By analyzing social media posts, product reviews, customer feedback, and NPS responses (among other unstructured data), businesses can understand how their customers feel about their product or service.

Sentiment Analysis has become one of the very important aspect in business. What is sentiment? It is nothing but the feel, emotion associated with the text i.e. message or tweet or review posted. This task is specific to twitter dataset and each tweet is classified as either positive or negative in our training data.

In the field of data science, processing text data is studied at very high rate as the internet is full of text data, processing it and understanding what is being shared or posted for them has become important for businesses to understand.
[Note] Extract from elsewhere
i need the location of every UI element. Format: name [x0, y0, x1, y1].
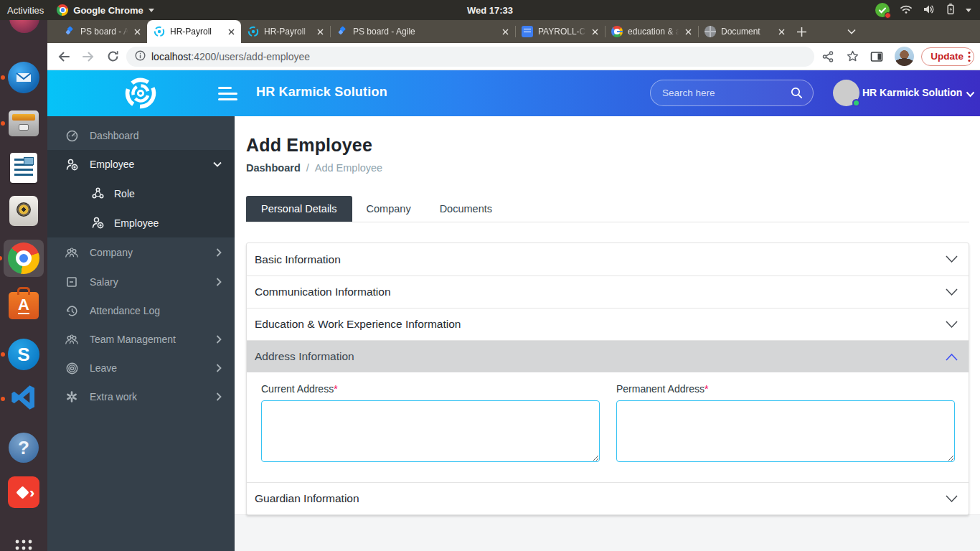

Business can understand what is posted about them on the internet about them by processing huge amount of data available on internet.

As part of this Project I used various text mining skills. The very first is cleaning the dataset.

This is most important step in any NLP task, why ? because an uncleaned messy data may not be able to infer anything and tell our models what exactly they need to know.

To clean dataset I removed words starting with symbols, converted text into lowercase. After cleaning dataset text stemming and tokenization was performed using python's NLTK library. Then, using sklearn Tfidfvectorizer created encoded vectors.

Now, our data is clean for further model development. As this is classic classification problem, built Logistic Regression model with 10-fold Cross Validation to tune parameters.

For this project, the Logistic model was developed from scratch instead of using the in-built libraries.

Results achieved were quite impressive and can further be optimized.

Please Feel free to contact me to know more about this project.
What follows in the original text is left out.